Wang’s crucial approach to reading difficult poetry sets a high standard for the book’s analyses of academic politics, which are nuanced, expansive, and deeply integrated with her method of close reading. While her close readings show how texts illuminate different aspects or views of social experience, her glosses on the academy show different kinds of influences of racism upon reading. One case study that may fall slightly short of these standards relates to Wang’s analysis of an episode involving Marilyn Chin’s translation of the eighteenth-century Vietnamese woman poet Ho Xuan Huong. In a letter to Poetry magazine, a writer used the term “noodling around” to describe what he believed to be a dilettantish quality of Chin’s translation from Nȏm into English. Chin called the term “noodling” a racist allusion to Chinese food and claimed affinity with Ho Xuan Huong’s cultural position, as a courtesan in a patriarchal society. In response, Chin’s critics wrote that her claims of affiliation were themselves problematic, as she didn’t read Nȏm, but Mandarin, a language tainted by China’s imperial relationship to Vietnam, and was therefore herself guilty of a form of racism. Wang argues that Chin’s critics indulged in a kind of colonialist rescue fantasy, an attempt to defend a vulnerable Vietnamese woman from a Chinese American author who is too easily equated with “China.” But what happens when claims about oppression and appropriation emerge from those who are not members of that oppressed group? While Wang seems right to call out moments when white privilege excludes the actual voices of people of color, by claiming a more “authentic” relationship to an oppressed original source, her own critical method would suggest that the legitimacy or illegitimacy of claims are not linked to the speaker’s position alone.

• • •

Wang’s vital argument is worth extending, because it raises important questions about the direction of modernism and how we assess the value—both aesthetic and social—of work in its tradition. Her critical method of finding the embodiment of the nexus between social and literary forms, between subjective experience and objective structures of oppression, suggests that literary quality is achieved not by either formal inventiveness or social documentation alone, but in the expansiveness of the relationship between them. The quality of the authors she holds up is illuminated by close readings that show how the work’s beauty and power are intertwined with their thoughtful glosses on identity and social experience.

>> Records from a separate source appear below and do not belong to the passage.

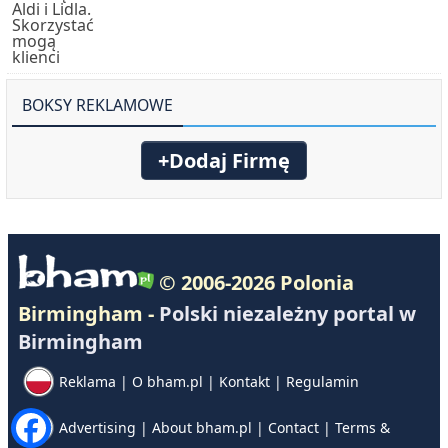
BOKSY REKLAMOWE
+Dodaj Firmę
© 2006-2026 Polonia
Birmingham -
Polski niezależny portal w
Birmingham
Reklama
|
O bham.pl
|
Kontakt
|
Regulamin
Advertising
|
About bham.pl
|
Contact
|
Terms &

These model readings carry some needed correctives to the insularity of an avant-garde that is now centuries old and whose methods may need to be reexamined, in part, by a standard that can better distinguish between “good” and “bad” exemplars of its project. While much has been written about Kenneth Goldsmith’s reading of Michael Brown’s autopsy report, it is worth noting that a direction has been to link the two senses of the word “bad” art, which comes when this relationship between formal experiment and social intervention is deeply mishandled—not only for its unexamined and degrading appropriation of trauma, as John Keene has written, but also, as per Bryan Kim Stefans, the “general awfulness” of its artistic production.

From this perspective, Wang’s book is part of an argument that locates “awfulness” in any work that does not add anything to the consideration of death and oppression. No matter how so-called uncreative texts or other conceptual texts claim resistance to mass culture, unreadable work produces more dissociation than insight, and no self-consciousness about its own lack of value can redeem it. Instead, reading—and in particular, close readings of the artful interaction of text and context —requires a different quality of attention. This attentiveness may better lead to a genuine address and consideration of the people in their varied experiences, an examination of the frailty and necessity of progress—important modernist goals which also happen to be more deeply shared by movements that genuinely mourn the dead and mobilize the living.